Kitaplarını okudukları yazarı karşılarında görmesinler, hemen sorarlar: “Sayın yazar, falan romandaki filan kişi sizsiniz, değil mi?” Yazar istediği kadar inkâr etsin, bazı okurlar takıntılıdır, diretirler: “Hiç kaçmayın, o genç kıza âşık olan ressam aslında sizsiniz, ben hemen anladım”

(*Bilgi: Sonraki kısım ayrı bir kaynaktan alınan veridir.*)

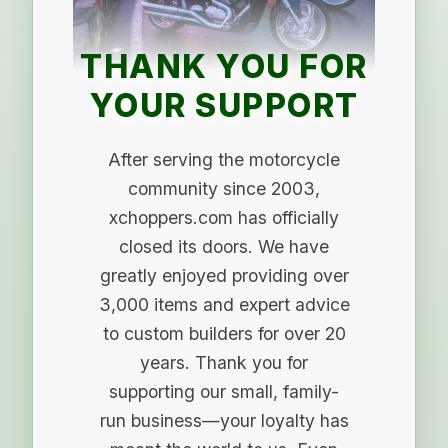
THANK YOU FOR
YOUR SUPPORT
After serving the motorcycle
community since 2003,
xchoppers.com has officially
closed its doors. We have
greatly enjoyed providing over
3,000 items and expert advice
to custom builders for over 20
years. Thank you for
supporting our small, family-
run business—your loyalty has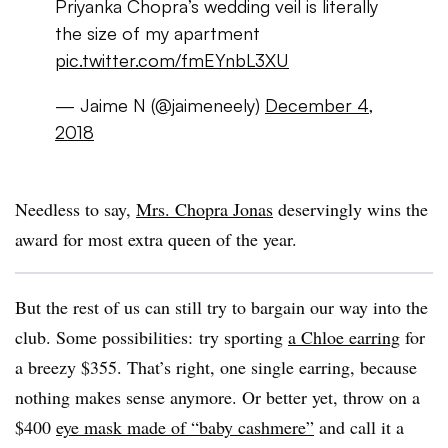
Priyanka Chopra’s wedding veil is literally
the size of my apartment
pic.twitter.com/fmEYnbL3XU
— Jaime N (@jaimeneely)
December 4,
2018
Needless to say,
Mrs. Chopra Jonas
deservingly wins the
award for most extra queen of the year.
But the rest of us can still try to bargain our way into the
club. Some possibilities: try sporting
a Chloe earring
for
a breezy $355. That’s right, one single earring, because
nothing makes sense anymore. Or better yet, throw on a
$400
eye mask made of “baby cashmere”
and call it a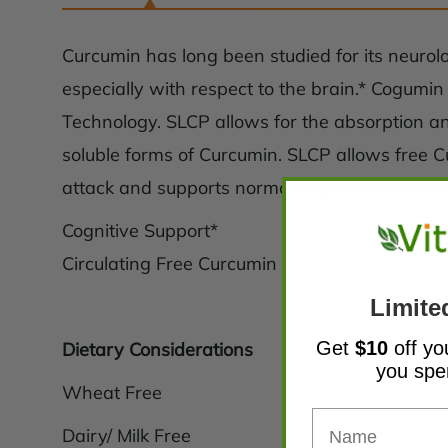
Curcumin has long been studied for its neurolog
especially with respect to the brain.* Cogumi
Technology. SLCP allows for the absorption an
soluble forms of Curcumin. SLCP allows free Cu
attack and supports normal cognitive function
Cognitive Support*
Circulating Free Curcumin
Limite
Get
$10
off yo
Dietary Considerations
you sp
Wheat Free
Dairy/ Milk Free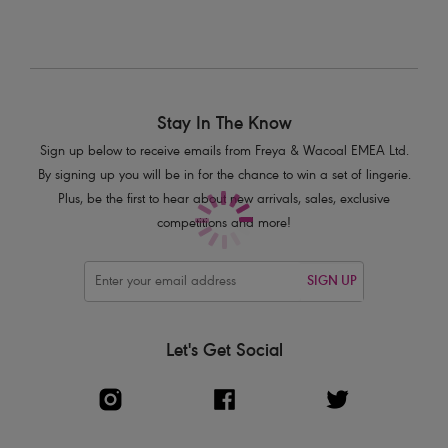
Complete with smart box bow detail
Product Code: AA5241CNR
Stay In The Know
Sign up below to receive emails from Freya & Wacoal EMEA Ltd.
By signing up you will be in for the chance to win a set of lingerie.
Plus, be the first to hear about new arrivals, sales, exclusive
competitions and more!
SIGN UP
Let's Get Social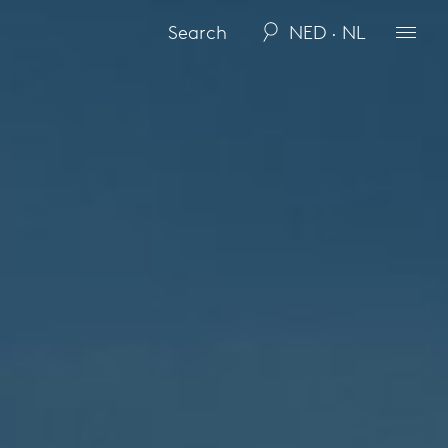
NED · NL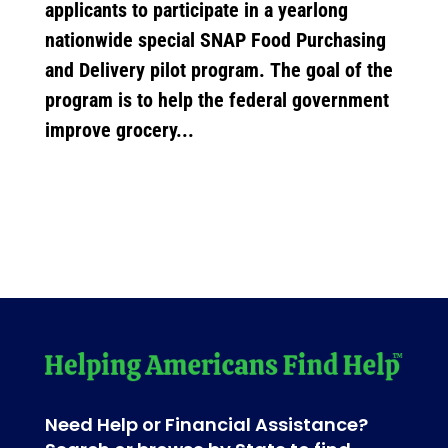
applicants to participate in a yearlong
nationwide special SNAP Food Purchasing
and Delivery pilot program. The goal of the
program is to help the federal government
improve grocery...
Need Help or Financial Assistance?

Bahse girerim,  her yazar böylesi bir durumla sık sık karşılaşırsa bir süre sonra paranoyak olur. Yazamaz artık. Yazsa da korka çekine. El âlem ne der, diyerek…
Bir tarihte (ödül de alan) bir öykü kitabımın içinde yer alan bütün öyküler, tamamen cinselliğe dayanan ilişkilerin iki tarafı da talan eden birer nesneye dönüştürdüğü tezine dayanıyordu. Temel aldığım, uzun yıllar önce Adam Sanat dergisinde yayımlanan Göçebeler adlı şiirimdi: “ (…) etlerimize saldırırdık, ne vardı / ne vardı nar yeseydik / dilde zıkkım kalaydı”

Başıma gelmedik kalmadı: Tamamen kurguya dayanan o öykülerimi birer hafiye gibi okuyanlardan neler çektiğimi ben bilirim. Kabul, dedim birçoğuna, her yazar önceleri kendi anılarından yararlanır, yazdıklarının bir yerinde kendini saklar, ama o kitaptaki öykülerimin hepsi kurguydu.
Ne kadar inandılar, ne kadar inanmadılar, bilemem, ama gerçek buydu.

Vaktiyle Attilâ İlhan’a, ‘abi, senin romanlarında maşallah cinsel yönden sağlıklı bir tek kişi yok ya’, demiştim, dün gibi hatırlarım. Son hecesini uzatarak “Yavaşlı” demişti, “Agatha Christie katil miydi yani!” Sustum kaldım.

Aslında okurlar da bir miktar haklı: Flaubert “Madam Bovary benim!” derse, yapacak bir şey yok. Bunun gibi daha niceleri var.
Peki, yazarlar bütün bütüne haksızlar mı, derseniz, değil. Değil, çünkü onların da yazdıklarının bir yerine kendilerini gizleme hakları var.
Alfred Hitchcock öyle yaptı: Hemen her filminde hiç olmazsa birkaç karede kendini gösterdi. Öyleyse bırakın yazar da romanının ya da öyküsünün bir yerine gizlensin, olan bitene tanık olsun. Ne dersiniz, Mehmet Rauf Eylül’de var mı? Halit Ziya Aşk-ı Memnu’nun neresinde? Nabokov Lolita’daki Doktor Humbert mi? Notre Dame’ın Quasimodo’su Victor Hugo mu? Don Kişot Cervantes’in bizzat kendisi olmasın sakın?
Otobiyografik olmak başka bir şey. Yine de ben, okuduğum romanlardaki ya da öykülerdeki yazarları aramaktan yana değilimdir. Beni ilgilendiren; dili, üslubu, kurgusu, yani yazınsal değeridir. Sanatı sanatın terazisinde tartmak gerek.